§ EXERCISE AIM
In the listing below, find the line containing "QatarEnergy deja 54 heridos y 18" and the line containing "Nihai Aşırı Yük", then copy exactly everything from the first through the second, except the pictures.

§ TASK INPUT

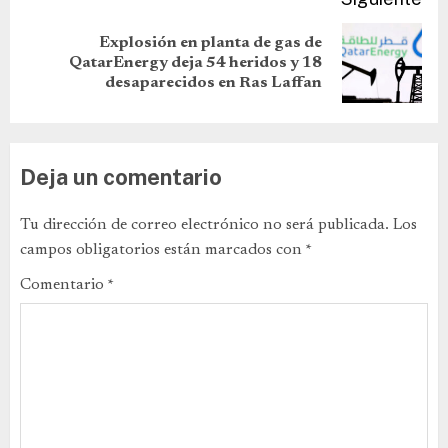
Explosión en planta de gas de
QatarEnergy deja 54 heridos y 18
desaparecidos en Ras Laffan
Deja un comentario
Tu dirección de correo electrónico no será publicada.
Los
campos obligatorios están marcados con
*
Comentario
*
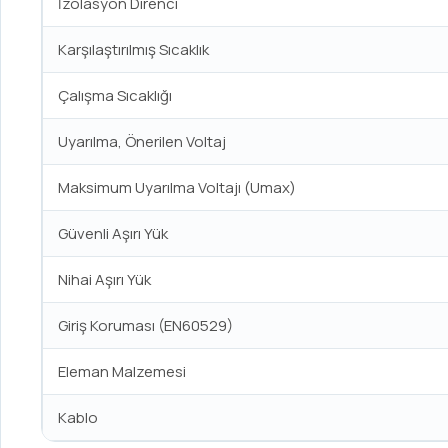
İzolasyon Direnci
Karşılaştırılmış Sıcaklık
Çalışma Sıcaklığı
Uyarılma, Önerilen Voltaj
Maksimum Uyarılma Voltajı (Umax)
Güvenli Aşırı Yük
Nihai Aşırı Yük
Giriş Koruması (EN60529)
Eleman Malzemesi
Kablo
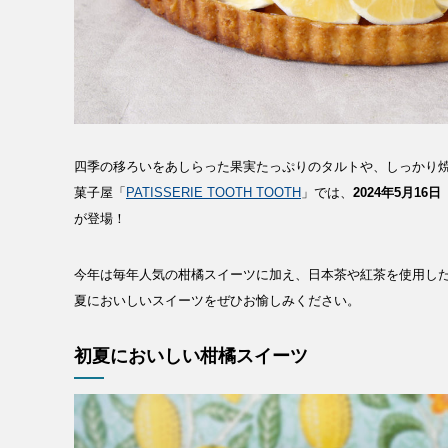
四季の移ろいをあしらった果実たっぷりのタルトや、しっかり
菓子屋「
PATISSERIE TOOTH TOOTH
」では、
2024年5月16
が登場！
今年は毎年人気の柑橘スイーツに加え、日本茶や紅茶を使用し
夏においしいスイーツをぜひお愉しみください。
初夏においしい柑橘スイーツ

---

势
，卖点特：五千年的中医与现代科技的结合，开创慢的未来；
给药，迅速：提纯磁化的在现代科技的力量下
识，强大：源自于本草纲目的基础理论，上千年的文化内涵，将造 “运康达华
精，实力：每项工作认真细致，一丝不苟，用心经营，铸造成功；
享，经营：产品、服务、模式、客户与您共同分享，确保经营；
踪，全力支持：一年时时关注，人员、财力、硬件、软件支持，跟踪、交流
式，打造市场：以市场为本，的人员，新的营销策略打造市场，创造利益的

--

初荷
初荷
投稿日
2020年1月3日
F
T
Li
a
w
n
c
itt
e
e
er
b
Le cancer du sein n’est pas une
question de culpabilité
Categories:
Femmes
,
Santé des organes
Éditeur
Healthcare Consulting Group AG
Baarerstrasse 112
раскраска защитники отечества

§ SOLUTION TO THIS PROBLEM
QatarEnergy deja 54 heridos y 18
desaparecidos en Ras Laffan
Deja un comentario
Tu dirección de correo electrónico no será publicada.
Los
campos obligatorios están marcados con
*
Comentario
*
İzolasyon Direnci
Karşılaştırılmış Sıcaklık
Çalışma Sıcaklığı
Uyarılma, Önerilen Voltaj
Maksimum Uyarılma Voltajı (Umax)
Güvenli Aşırı Yük
Nihai Aşırı Yük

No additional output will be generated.